# EXERCISE:
Your answer must be the lines from the start of the records through the line with "Виктор Квашин", exactly as written, without the pictures.

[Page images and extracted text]
++++++

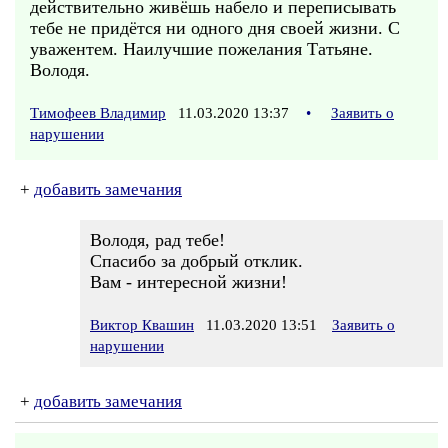
действительно живёшь набело и переписывать
тебе не придётся ни одного дня своей жизни. С
уважентем. Наилучшие пожелания Татьяне.
Володя.
Тимофеев Владимир
11.03.2020 13:37
•
Заявить о
нарушении
+
добавить замечания
Володя, рад тебе!
Спасибо за добрый отклик.
Вам - интересной жизни!
Виктор Квашин
11.03.2020 13:51
Заявить о
нарушении
+
добавить замечания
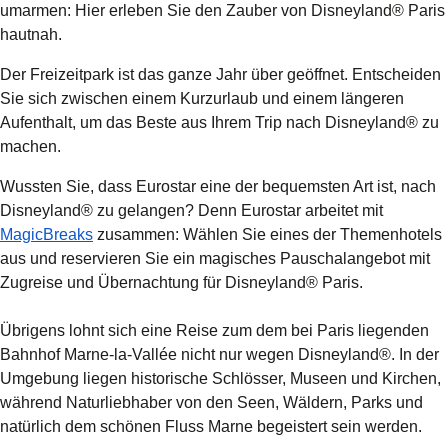
umarmen: Hier erleben Sie den Zauber von Disneyland® Paris
hautnah.
Der Freizeitpark ist das ganze Jahr über geöffnet. Entscheiden
Sie sich zwischen einem Kurzurlaub und einem längeren
Aufenthalt, um das Beste aus Ihrem Trip nach Disneyland® zu
machen.
Wussten Sie, dass Eurostar eine der bequemsten Art ist, nach
Disneyland® zu gelangen? Denn Eurostar arbeitet mit
(
Öffnet einen neuen Tab
)
MagicBreaks
zusammen: Wählen Sie eines der Themenhotels
aus und reservieren Sie ein magisches Pauschalangebot mit
Zugreise und Übernachtung für Disneyland® Paris.
Übrigens lohnt sich eine Reise zum dem bei Paris liegenden
Bahnhof Marne-la-Vallée nicht nur wegen Disneyland®. In der
Umgebung liegen historische Schlösser, Museen und Kirchen,
während Naturliebhaber von den Seen, Wäldern, Parks und
natürlich dem schönen Fluss Marne begeistert sein werden.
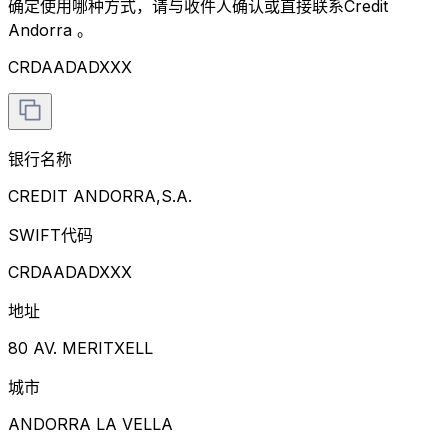
确定使用哪种方式，请与收件人确认或直接联系Credit
Andorra 。
CRDAADADXXX
银行名称
CREDIT ANDORRA,S.A.
SWIFT代码
CRDAADADXXX
地址
80 AV. MERITXELL
城市
ANDORRA LA VELLA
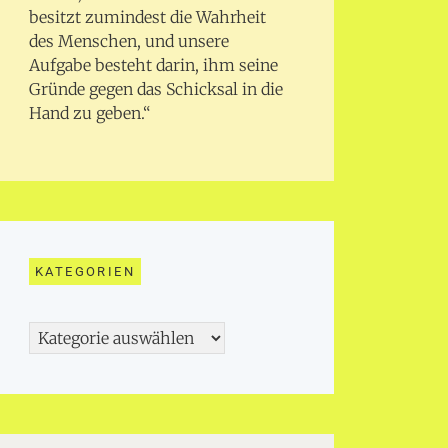
besitzt zumindest die Wahrheit
des Menschen, und unsere
Aufgabe besteht darin, ihm seine
Gründe gegen das Schicksal in die
Hand zu geben.“
KATEGORIEN
Kategorien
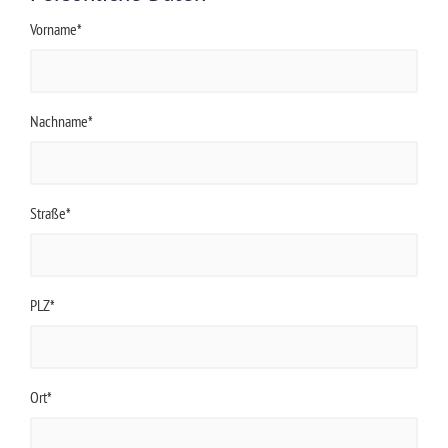
Vorname*
Nachname*
Straße*
PLZ*
Ort*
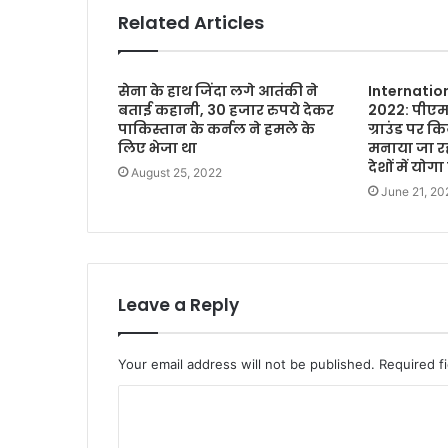
Related Articles
सेना के हाथ जिंदा लगे आतंकी ने
Internatio
बताई कहानी, 30 हजार रुपये देकर
2022: पीएम 
पाकिस्तान के कर्नल ने हमले के
ग्राउंड पर क
लिए भेजा था
मनाया जा रहा
देशों में योगा 
August 25, 2022
June 21, 20
Leave a Reply
Your email address will not be published.
Required f
C
o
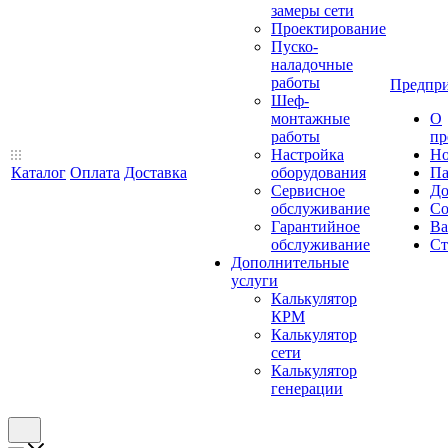
замеры сети
Проектирование
Пуско-
наладочные
работы
Предпри
Шеф-
монтажные
О
работы
пр
Настройка
Но
Каталог
Оплата
Доставка
оборудования
Па
Сервисное
До
обслуживание
Со
Гарантийное
Ва
обслуживание
Ст
Дополнительные
услуги
Калькулятор
КРМ
Калькулятор
сети
Калькулятор
генерации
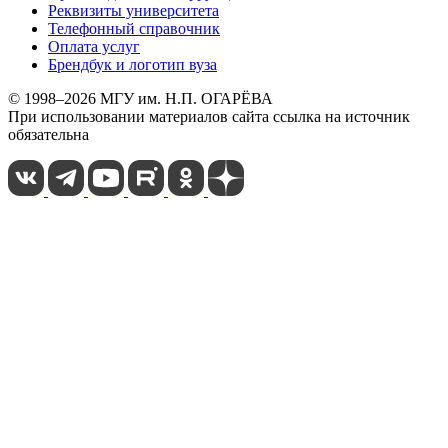
Реквизиты университета
Телефонный справочник
Оплата услуг
Брендбук и логотип вуза
© 1998–2026 МГУ им. Н.П. ОГАРЁВА
При использовании материалов сайта ссылка на источник
обязательна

++++++

# RESULT OF THIS TASK:
действительно живёшь набело и переписывать
тебе не придётся ни одного дня своей жизни. С
уважентем. Наилучшие пожелания Татьяне.
Володя.
Тимофеев Владимир
11.03.2020 13:37
•
Заявить о
нарушении
+
добавить замечания
Володя, рад тебе!
Спасибо за добрый отклик.
Вам - интересной жизни!
Виктор Квашин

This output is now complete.